Given all that, I don’t understand how they can claim 20Gbps on something being fed by a bus (PCIe 2.0 x4) that is only capable of doing around 12Gbps. Clearly I’m not understanding something about how Thunderbolt really works…
[Bob Zelin] “no 10gig ports. I am surprised, but not that surprised.”
That made me sad when they listed the specs. Intel has this nice, inexpensive X540 chipset just begging to be used and they ignored it.
[Bob Zelin] “And I wonder if OS X 10.9 will still run FCP 7.”
It should, the QuickTime C APIs are still there in 10.9, although they are now fully deprecated with the advent of the new AV Kit API (if you have an Apple Developer account, go watch the Moving to AV Kit Session from WWDC2013). 10.9 may be the last OS X that can run FCP7, QT Player Pro 7, and any other legacy QuickTime app.
Best,
Andy -
Craig Seeman
June 15, 2013 at 8:54 pm[Andrew Richards] “[Bob Zelin] “no 10gig ports. I am surprised, but not that surprised.”
That made me sad when they listed the specs.

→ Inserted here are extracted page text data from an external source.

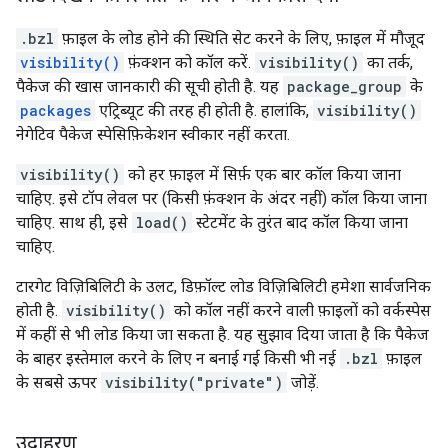
.bzl
फ़ाइल के लोड होने की स्थिति सेट करने के लिए, फ़ाइल में मौजूद
visibility()
फ़ंक्शन को कॉल करें.
visibility()
का तर्क,
पैकेज की खास जानकारी की सूची होती है. यह
package_group
के
packages
एट्रिब्यूट की तरह ही होती है. हालांकि,
visibility()
नेगेटिव पैकेज स्पेसिफ़िकेशन स्वीकार नहीं करता.
visibility()
को हर फ़ाइल में सिर्फ़ एक बार कॉल किया जाना
चाहिए. इसे टॉप लेवल पर (किसी फ़ंक्शन के अंदर नहीं) कॉल किया जाना
चाहिए. साथ ही, इसे
load()
स्टेटमेंट के तुरंत बाद कॉल किया जाना
चाहिए.
टारगेट विज़िबिलिटी के उलट, डिफ़ॉल्ट लोड विज़िबिलिटी हमेशा सार्वजनिक
होती है.
visibility()
को कॉल नहीं करने वाली फ़ाइलों को वर्कस्पेस
में कहीं से भी लोड किया जा सकता है. यह सुझाव दिया जाता है कि पैकेज
के बाहर इस्तेमाल करने के लिए न बनाई गई किसी भी नई
.bzl
फ़ाइल
के सबसे ऊपर
visibility("private")
जोड़ें.
उदाहरण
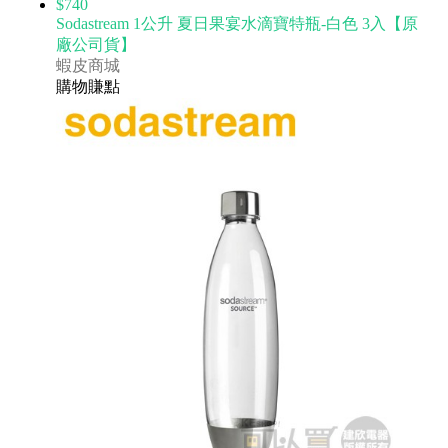
$740
Sodastream 1公升 夏日果宴水滴寶特瓶-白色 3入【原
廠公司貨】
蝦皮商城
購物賺點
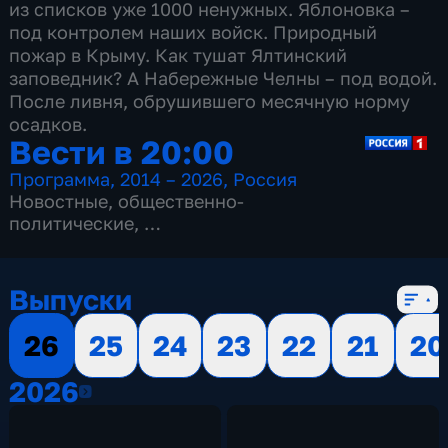
из списков уже 1000 ненужных. Яблоновка –
под контролем наших войск. Природный
пожар в Крыму. Как тушат Ялтинский
заповедник? А Набережные Челны – под водой.
После ливня, обрушившего месячную норму
осадков.
Вести в 20:00
Программа
,
2014 – 2026
,
Россия
Новостные
,
общественно-
политические
,
13 сезонов, 3516 выпусков
Выпуски
26
25
24
23
22
21
20
2026
2026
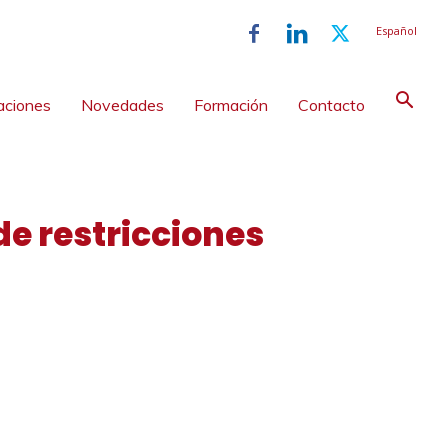
Español
aciones
Novedades
Formación
Contacto
de restricciones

Intel has this nice, inexpensive X540 chipset just begging to be used and they ignored it.”
You might find this by Alex Gollner (aka Alex4D) Interesting.
https://alex4d.wordpress.com/2013/06/14/os-x-10-9-networking-boost/According to FAQ-MAC a feature of Apple’s forthcoming Mac OS X 10.9 Mavericks might allow many more Macs be used in simple render farms: IP over Thunderbolt.
and
Internet Protocol over Thunderbolt means that you can connect Macs via Thunderbolt cables and use the Thunderbolt cable as a network connection. Thunderbolt 1 connections have a theoretical maximum transfer rate of 10 Gb/s – which is similar to the speed of 10 gigabit Ethernet, which is a popular post production networking standard.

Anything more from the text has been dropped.